Aggregate billings growth & top 250 list churn

    • The bottom 190 agencies (by size over successive years) accounted for less than half the billings of the top 25 for financial year 2017

Bottom 190 out top 250 PR agencies billings

Top 25 out of top 250 Pr agencies

This supports a hypothesis of slowing market growth and solidifying market dynamics at a macro level. Strategic acquisitions start to make less sense compared to improving efficiences and effectiveness. But if you were going to buy an agency MC Group in Germany looked to be the stand out choice in terms of changing the fortunes of a large agency billings

We’re also seeing a likely tyranny of large numbers kicking in for the biggest agencies. Mid-sized agencies can be more agile due to less layers of management and less complex environmetns to worry about. They may be multi-market; but they’re not truly global. Which makes strategy and planning much easier.

PR agencies are people businesses. At the core they sell manpower by the hour. Bigger agencies have more people, which means a greater management overhead, not unlike Fred Brooks’ The Mythical Man-Month essays on software engineering. There are more processes, which have built up over time and greater inertia to change. Then you get office and intra-office real politik. You can try and keep this down, but it is a function of scale; the battle against it becomes ever harder and you can only focus on its worst excesses. It tends not to surface when its impact only goes downwards in the management structure.

Agency-specific hypothesis

This next part was inspired by David Brain’s post on the performance of large agencies.

PR seems to be acquired in a more tactical manner than previously. This has been happening for a number of reasons.

A decline in Full Metal Jacket syndrome in comms planning. This nonsensical quote about Vietnamese people in Full Metal Jacket makes similar false assumptions. I’ve seen similar false assumptions in past global comms campaign planning that I have seen. Usually that meant creating something in the US and then expecting it to work on a fraction of the budget elsewhere. This means that there is less international work for agency networks. This has a negative impact on inter-office best practice transfer and building relationships.

The influence of Byron Sharp. For many consumer marketers, How Brands Grow – based on years of marketing science research is the bible. When you look at Sharp’s work there are a couple of clear points when you use public relations as a tactic.

Zero-Based Budgeting

Zero-based budgeting (ZBB) has changed the marketing planning game. It pits public relations campaign efficiency and effectiveness versus other disciplines in sharp focus. In addition, some organisations have mistaken ZBB as a one-way ratchet tightening marketing spend. ZBB isn’t about continual cost-cutting, but continual optimisation – something that seems to have been lost in translation.
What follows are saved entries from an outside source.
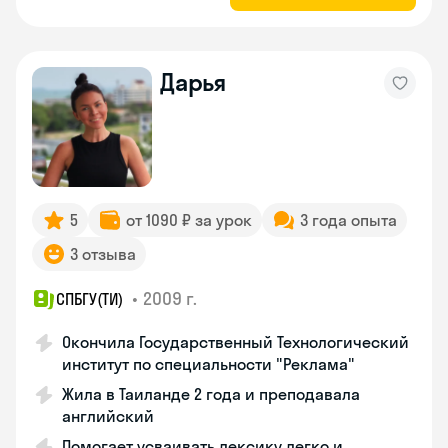
Дарья
5
от 1090 ₽ за урок
3 года опыта
3 отзыва
•
2009 г.
СПБГУ(ТИ)
Окончила Государственный Технологический
институт по специальности "Реклама"
Жила в Таиланде 2 года и преподавала
английский
Помогает усваивать лексику легко и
PR agencies haven’t taken full advantage of the opportunity afforded by digital and social for a number of reasons:

  • There is a tension. Between the focus on financial efficiency and effectiveness that the macro numbers suggest versus the investment in tools and personnel required. Where are the studios, strategists, planners and media desks?
  • There has been an expertise drain across the industry as agencies deskill; paying new people into roles less than the person who previously filled it. This means that over time there is a trench in expertise between office leaders and the rest of the team, making it harder for the office to scale and a loss of institutional knowledge. This has led to a lack of diversity in thinking amongst many PRs; let alone gender, race and age diversity. From experience I’ve found that digital natives aren’t necessarily the best digital strategists
  • Clients haven’t embraced the change. Social in particular sits elsewhere amongst the marketing team. There is a similar division with paid media. The focus (particularly in Europe) on performance marketing over brand marketing hasn’t helped. Hubspot-style content marketing is a reductive process that isn’t the friend of PR agencies; despite their expertise in content
  • The window of opportunity closes as organic reach declines. Social media marketing effectiveness requires paid media budget. Agencies have jumped in too late with insufficient confidence. Traditional senior management agency PRs have been curiously hung up on this. Yet we see: corporate communications as adverts in the FT and WSJ and consumer PRs do paid advertorials and paid product placement

More information
David Brain’s post: Why Are The Biggest Global PR Agencies Stuck? Does It Matter?
Holmes Report

This wasn’t the internet we envisaged

The debate over privacy on Facebook got me thinking about the internet we envisaged. Reading media commentary on Tim Cook’s recent address at Duke University prodded me into action.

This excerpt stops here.